PROBLEM TO SOLVE: In the records below, work out how many lines hold the word "hogy". Report the number alone.
*** Opening MATERIAL PROVIDED ***
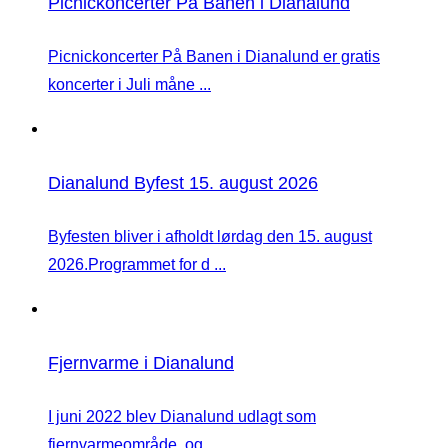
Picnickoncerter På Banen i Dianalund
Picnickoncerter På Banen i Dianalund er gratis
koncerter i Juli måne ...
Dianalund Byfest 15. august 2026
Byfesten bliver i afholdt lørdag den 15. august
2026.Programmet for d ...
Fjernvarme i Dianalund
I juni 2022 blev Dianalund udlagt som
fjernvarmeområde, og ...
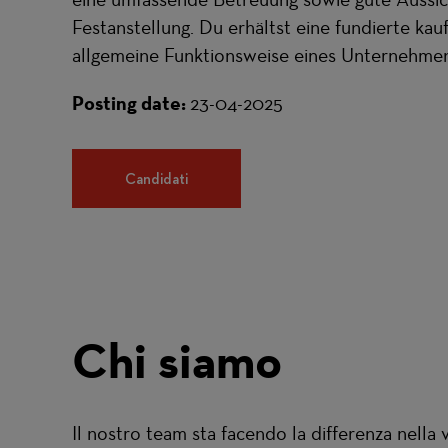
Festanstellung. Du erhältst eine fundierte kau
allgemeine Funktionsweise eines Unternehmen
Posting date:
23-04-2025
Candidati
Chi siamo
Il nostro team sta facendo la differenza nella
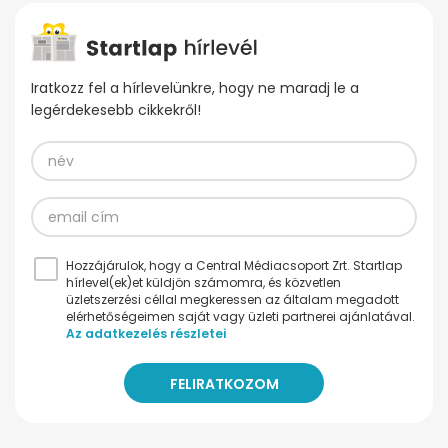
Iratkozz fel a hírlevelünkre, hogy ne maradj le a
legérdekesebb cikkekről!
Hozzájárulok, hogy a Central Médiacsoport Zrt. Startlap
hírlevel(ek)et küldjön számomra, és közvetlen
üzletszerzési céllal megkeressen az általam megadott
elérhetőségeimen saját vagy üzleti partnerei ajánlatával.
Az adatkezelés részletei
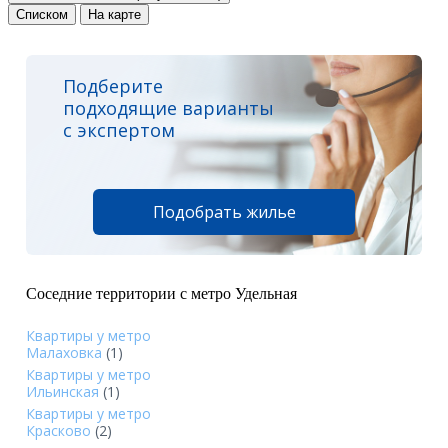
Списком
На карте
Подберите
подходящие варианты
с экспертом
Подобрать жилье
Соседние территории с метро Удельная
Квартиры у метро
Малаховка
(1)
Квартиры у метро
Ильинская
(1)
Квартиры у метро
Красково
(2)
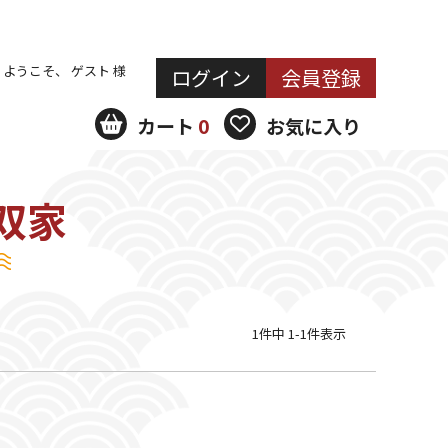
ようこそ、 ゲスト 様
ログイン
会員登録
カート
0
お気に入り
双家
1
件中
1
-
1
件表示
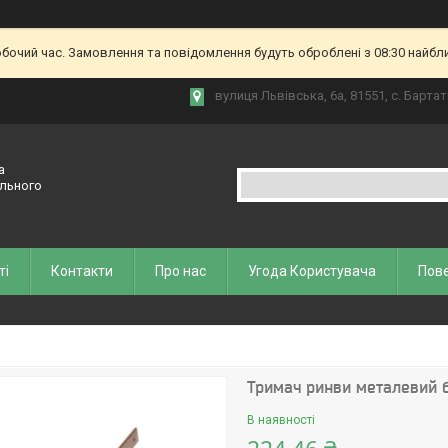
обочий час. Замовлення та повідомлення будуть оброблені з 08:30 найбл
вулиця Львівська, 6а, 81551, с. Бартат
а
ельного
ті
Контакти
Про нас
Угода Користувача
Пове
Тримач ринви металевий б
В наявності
*** Closing MATERIAL PROVIDED ***
*** Opening MATERIAL PROVIDED ***
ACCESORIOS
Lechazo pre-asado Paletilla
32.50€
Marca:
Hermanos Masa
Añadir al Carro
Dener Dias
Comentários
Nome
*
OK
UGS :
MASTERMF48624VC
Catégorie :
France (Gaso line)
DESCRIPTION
*** Closing MATERIAL PROVIDED ***
EXERCISE RESPONSE: 2